Possible explanations to the results in these lines of noncanine origin, can be related to the fact that the particle manages to penetrate the cell but does not complete the replication process and therefore does not generate an effect in the cell, that the change observed in the cell is only product of cellular aging, due to inadequate management of the necessary conditions in the maintenance of the lines or because the recommendations of the ATCC were ignored so that all the lines were under the same conditions. Finally, on the fifth day of observation the MDCK line showed a cytopathic effect attributable to CaHV1 and the Vero line also presented changes between challenge and control, but it was difficult to classify them qualitatively as attributable to the action of CaHV1 because they were not as described in the consulted literature. There is a possibility that CaHV1 does not generate the same cell lysis changes in the Vero line, since viral behavior can vary from one line to another. To verify that the changes observed in Vero are attributable to the action of CaHV1 it would have been necessary to apply virological diagnostic tests such as immunoperoxidase, enzyme immunoassay or immunofluorescence that would detect viral particles bound to the cells.

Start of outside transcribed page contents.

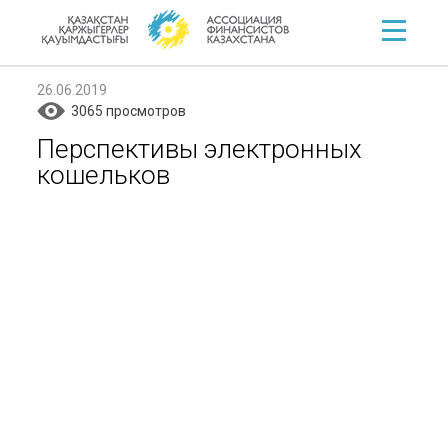
26.06.2019
3065 просмотров
Перспективы электронных
кошельков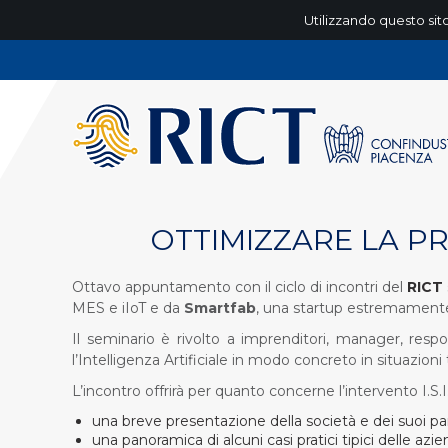
Utilizzando questo sito
OTTIMIZZARE LA PR
Ottavo appuntamento con il ciclo di incontri del
RICT
MES e iIoT e da
Smartfab
, una startup estremamente fo
Il seminario è rivolto a imprenditori, manager, resp
l’Intelligenza Artificiale in modo concreto in situazioni
L’incontro offrirà per quanto concerne l’intervento I.S.I.
una breve presentazione della società e dei suoi pa
una panoramica di alcuni casi pratici tipici delle az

Another alternative would be to use the Polymerase chain reaction that would detect viral particles even within the cells. The results agree with the literature, which indicate that CaHV1 despite having a close relationship with other members of the Alphaherpesvirinae subfamily such as pseudorabies virus, has a very narrow range of host cells and is restricted only to cells of origin canine, whether they are primary culture or stable cell line. However, the changes that the Vero line presented during the experiment should be considered in subsequent confirmatory studies.